Let me just say I did NOT try to make all of these "Confidence" posts start with a "C," but God made it easy for me to remember and made it that way. ;) And I'm not making this up, but the Conference was in CHARLOTTE. :) Isn't that funny?
I've attended the Proverbs 31 She Speaks Speakers and Writers Conference before, but this one was unique. I'll admit that it usually requires a little (a lot) of beefing up my confidence in the Lord, because I take advantage of the chance to be evaluated in my teaching ministry and to present writing to publishing representatives. Translation? Truth can be uncomfortable, but I need it to grow. Can you relate? And there are hundreds of godly, gifted women swarming around the conference in cute shoes and sparkles (I just don't look right in sparkles). It's a weekend I feel like I need to know where my confidence comes from ... thus the month of "God lessons" tailor made for me, leading up to the final weekend of Conference.

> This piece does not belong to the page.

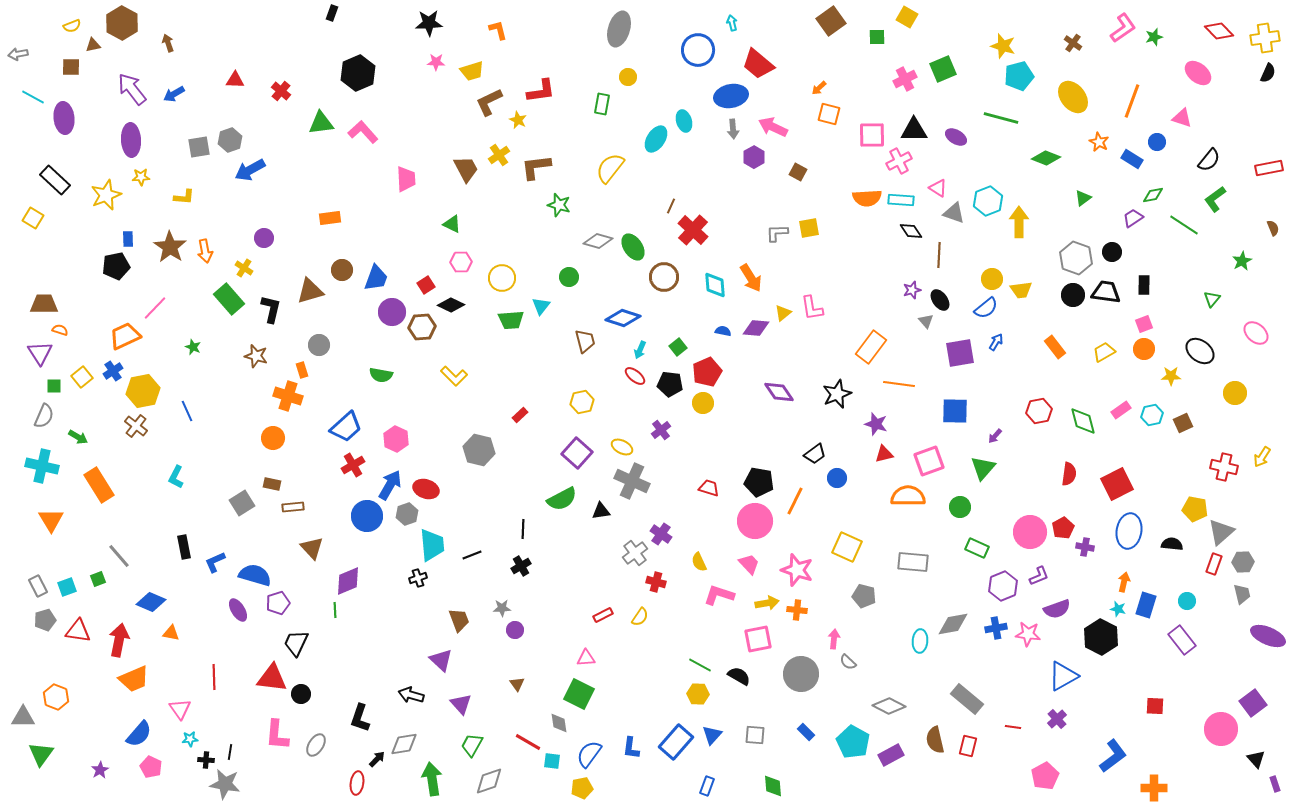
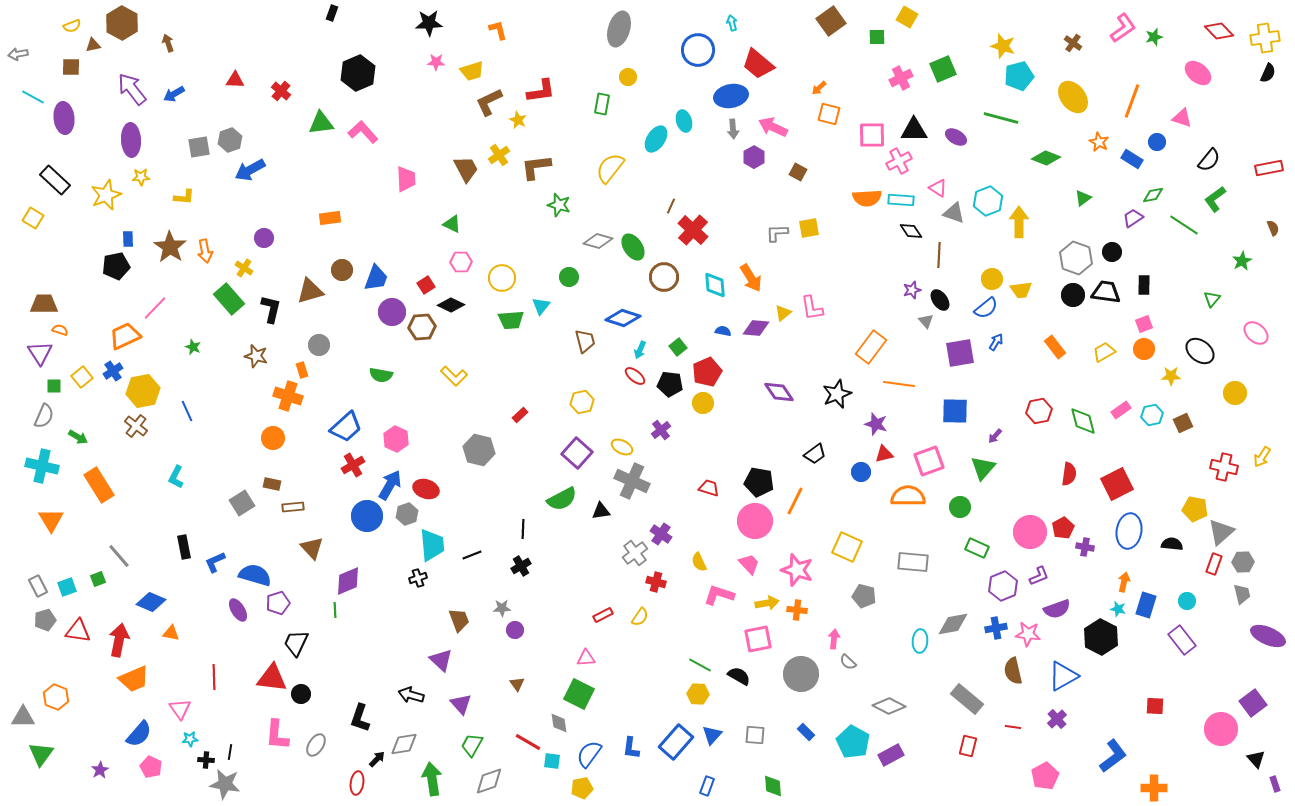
pink cross at (905, 79): moved 4 px left, 1 px up
blue circle at (837, 478): moved 24 px right, 6 px up
brown semicircle at (935, 740): moved 78 px right, 69 px up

Yesterday I shared how Paul set the example in looking at his weaknesses & difficulties as reasons to rejoice, to show off God's power. I had to hang on to this truth when I got back my speaking evaluations and read the one consistent comment: voice needs to be stronger. If you read yesterday's "Confidence in Cedarville" you know why that's sharp. I admit I did some, "Lord???" in response, mixed with a little lip quiver. Thorns are sharp. Otherwise they wouldn't be thorns. But God reminded me how joy comes from HIM in the ways HE deems best, with or without a strong voice. You would just think I have a soft voice; I know it's my thorn. But I enjoyed this Conference more than either of my first 2. Why? God's girls. He gave me such sweet, sweet "Body time." Not "body" time, but "Body" time.
I enjoyed a meal with my friend Cindy who has become so dear to me "online." Joy! I re-met a friend (ok - also sister of an old boyfriend!) from 25 years ago, and we had SUCH a great time together. Joy! ... I had time to chat with a ministry friend from P31 who has allowed our lives to be tied together over the internet... Joy! I had a "divine appointment" with a lady God seated me beside, and He continued to put us together; she prayed such a sweet prayer over me. Joy! ... And after months of praying and writing and visioning long distance, I was able to be "with" (in person) the godly and gifted gals of the Scripture Dig Team I am part of (in pajamas ... without cute shoes). Joy! ... Does being included with the ladies of the Dig Team make me feel confident? No ... I'd like to think it's a little bit of Paul starting to come out ... being counted among them is quite humbling. (Top: Moi, Stephanie, Kristi. Seated: Sandra, Kathy, Teri Lynne)
It's funny how I often think I need something in order to have my confidence full and strong, but the Lord wants me to let Him be the Lord of my thorns. HE wants to give me HIS reasons to experience Joy! When I let Christ's power rest on me, I can enjoy the kind of CONFIDENCE He means for me to know. The fellowship and encouragement and challenge of being with HIS people (especially His girls) brings a great joy and peace that bears Real Confidence.
2 Cor. 12:8-10 "Three times I pleaded with the Lord to take it away from me. But he said to me, 'My grace is sufficient for you, for my power is made perfect in weakness.' Therefore I will boast all the more gladly about my weaknesses, so that Christ's power may rest on me. That is why, for Christ's sake, I delight in weaknesses, in insults, in hardships, in persecutions, in difficulties. For when I am weak, then I am strong."
In other words, God says, "Julie, My grace is enough for you, because My power is completed when you are weak, by your thorn. So you can be confident in your weakness, glad that Christ's power will rest on you and be revealed through you. Your voice doesn't need to be heard; My power will be heard! Sweet Julie, when you are feeling weak, you can really feel CONFIDENT in Me."
The Conference was truly sweet, full of encouragement and growth and blessing. All from the Lord, and I am glad to boast in that! That brought me near to the end of July, but there was one more lesson for me at home. I will only show you the picture, because I know you won't forget the last lesson if I set aside my pride and show it to you ... tomorrow. :)
How is God using other gals in His Body to give you doses of joy and encouragement that leads to Confidence?